Thursday, October 29, 2009

Class #8

I return your journals.

We go over grammar a bit (click on "a bit" for help with combining ideas), and groups work on Exercise 24.2, discuss Alice Walker's piece and share beginnings.

Peer review.

Homework

1. Read in Reid "The Red Chevy" pages 145-148.

2. Create the final version of the Remembering paper. Edit carefully, with special attention to fragments, c.s. and run-ons.

3. In your journal write out a completely different beginning for your Remembering essay. Try to think of a totally new way to begin -- it won't necessarily be better, but it should be different.

4. Make sure that in your journal you list the beginnings you brought to class for today.

5. Two vocabulary words.

Tuesday, October 27, 2009

Class #7

First off, I talk about memoirs, including fake ones , Empire of the Sun by J.G. Ballard and A Heartbreaking Work of Staggering Genius by David Eggars. If you want to read that book, try to get the paperback edition because he changed it between editions.

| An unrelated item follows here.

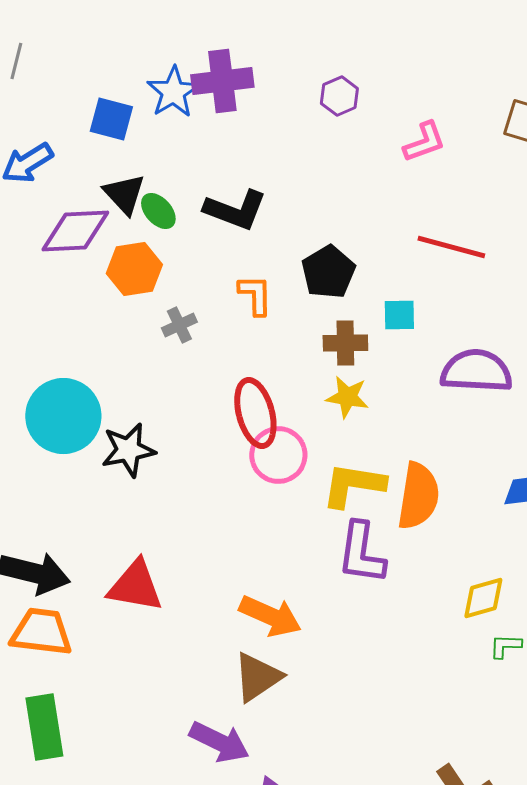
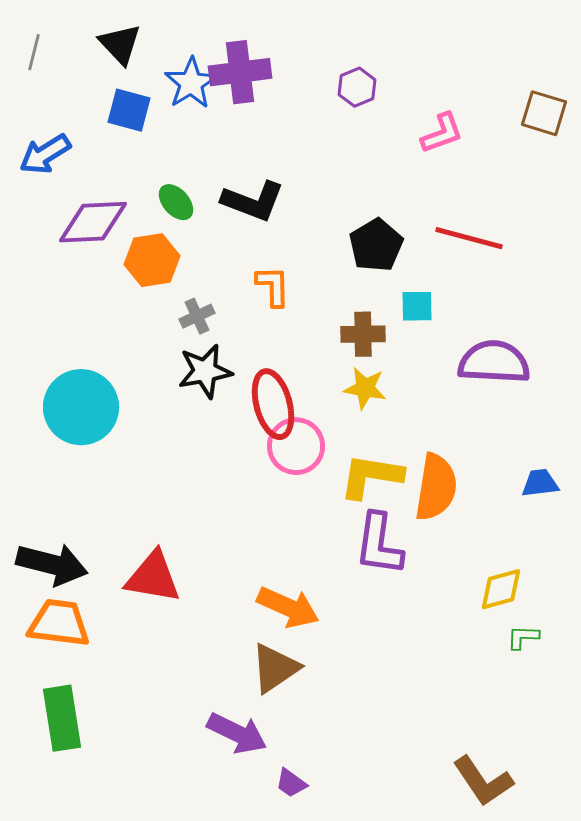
black triangle: (124, 194) -> (120, 44), moved
black pentagon: (328, 272) -> (376, 245), moved
black star: (128, 450) -> (205, 371), moved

We discuss "Lives on the Boundaries."

Grammar practice: coordination and subordination, again. Everyday Writer Exercise 24.2.

Peer Review of draft #1 of the Remembering Essay.

Beginnings: examples of hooks famous, infamous, good and bad. Here are some by Mitchell Melville , Dickens, and the man himself, Bulwer-Lytten. And then there is Solzhenitsyn.

Homework

1. Read Alice Walker's "Beauty: When the Other Dancer is the Self" pages 117-124 in Reid.

2. Write Draft #2 of your Remembering Essay. Now is the time to focus in on your dominant idea and make sure that you are having the effect you desire.

3. Bring examples of three different beginnings of books or articles to class. They can be either effective or ineffective hooks, in your estimation. When you have your journal back, you will list what these are in your journal.


4. Two vocabulary words (to add to your journal when you have it back).